R/simcuredata.R
In blapsr: Bayesian Inference with Laplace Approximations and P-Splines

Documented in simcuredata

#' Simulation of survival times for the promotion time cure model.
#'
#' Generates right censored time-to-event data with a plateau in the
#' Kaplan-Meier estimate.
#'
#' @usage simcuredata(n, censor = c("Uniform", "Weibull"), cure.setting = 1,
#'             info = TRUE, KapMeier = FALSE)
#'
#' @param n Sample size.
#' @param censor The censoring scheme. Either Uniform (the default) or Weibull.
#' @param cure.setting A number indicating the desired cure percentage. If
#'  \code{cure.setting = 1} (default) the cure percentage is around 20\%.
#'  With  \code{cure.setting = 2} the cure percentage is around 30\%.
#' @param info Should information regarding the simulation setting be printed
#'  to the console? Default is \code{TRUE}.
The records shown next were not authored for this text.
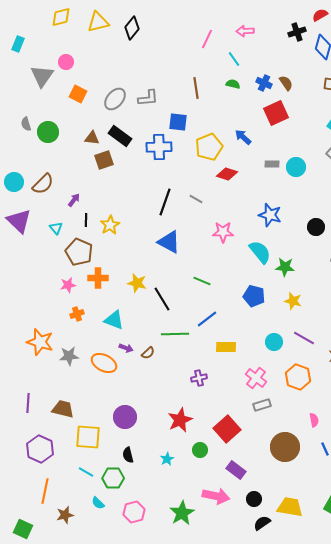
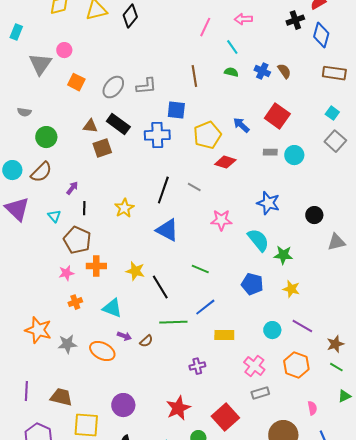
red square: (276, 113) -> (277, 116), moved, turned -30
gray semicircle: (26, 124) -> (24, 112), turned -64
green circle: (48, 132) -> (46, 137), moved
yellow star: (110, 225) -> (124, 208), moved

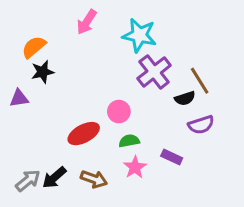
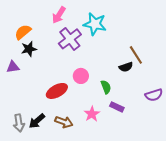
purple cross: (154, 72) -> (70, 39), moved
purple semicircle: (201, 125) -> (154, 95), moved
green semicircle: (129, 141) -> (106, 87), moved, turned 80
gray arrow: (28, 180) -> (19, 123), turned 120

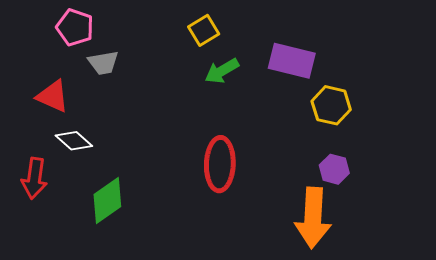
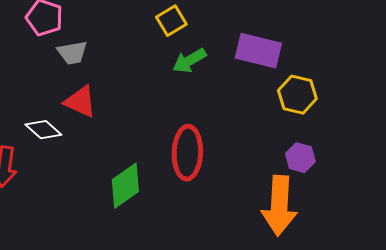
red triangle: (53, 96) -> (80, 102), moved
green diamond: (107, 201) -> (125, 186), moved

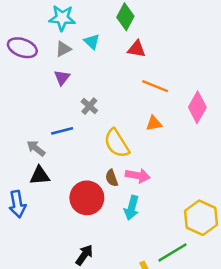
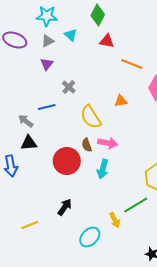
orange line: (155, 86) -> (132, 64), moved

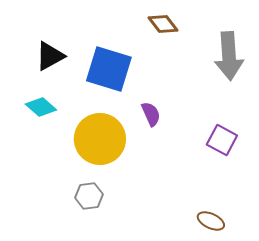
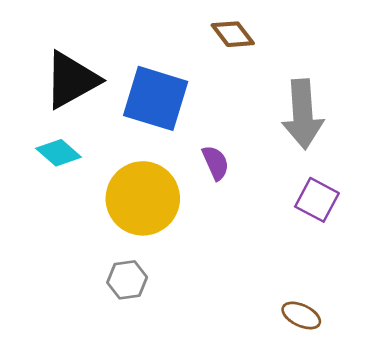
black triangle: (50, 56) -> (71, 80), size x1.4
gray arrow: (229, 56) -> (303, 114), moved

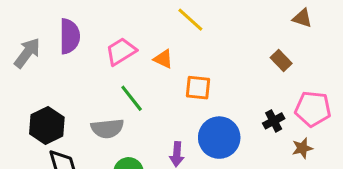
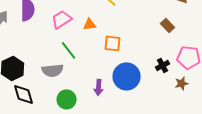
orange triangle: (163, 59) -> (90, 24), turned -32

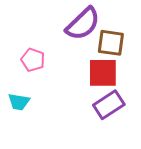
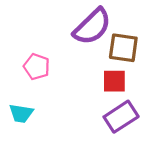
red square: (103, 73) -> (114, 81), size x0.7

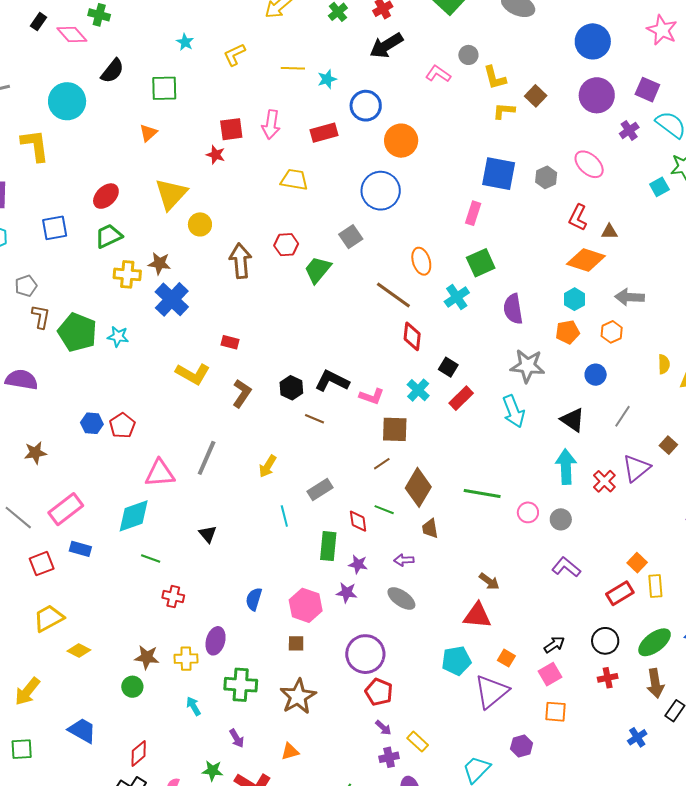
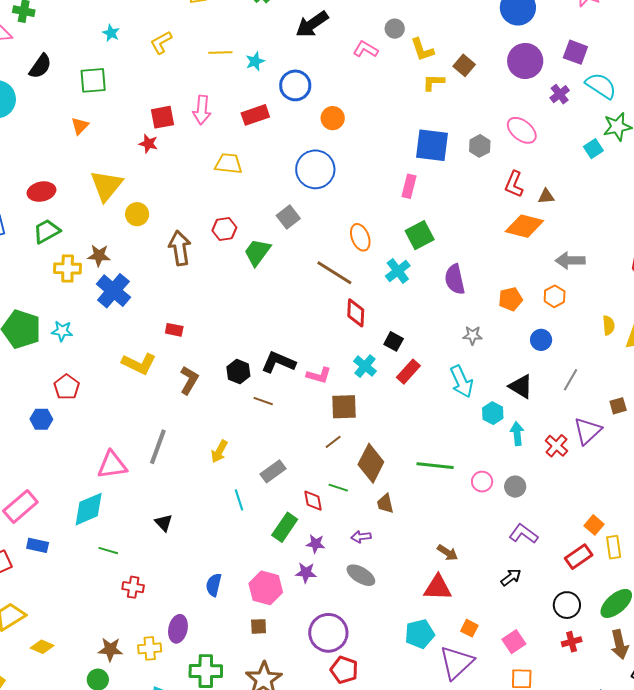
orange circle: (401, 141) -> (333, 118), size x0.7
red ellipse: (106, 196) -> (41, 192), turned 36
cyan hexagon: (574, 299) -> (493, 413), moved
gray star: (527, 366) -> (473, 335), size x0.6
red pentagon: (122, 426) -> (67, 387), moved
brown square: (668, 445) -> (618, 406), turned 36
cyan arrow: (566, 467) -> (517, 434), size x0.7
green rectangle: (328, 546) -> (285, 527), turned 32
black arrow: (554, 645) -> (511, 577), moved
#' @param KapMeier Logical. Should the Kaplan-Meier curve of the generated
#'  data be plotted? Default is \code{FALSE}.
#'
#' @details Latent event times are generated following Bender et al. (2005),
#'  with a baseline distribution chosen to be a Weibull with mean 8 and variance
#'  17.47. When \code{cure.setting = 1} the regression coefficients of the
#'  long-term survival part are chosen to yield a cure percentage around 20\%,
#'  while \code{cure.setting = 2} yields a cure percentage around 30\%.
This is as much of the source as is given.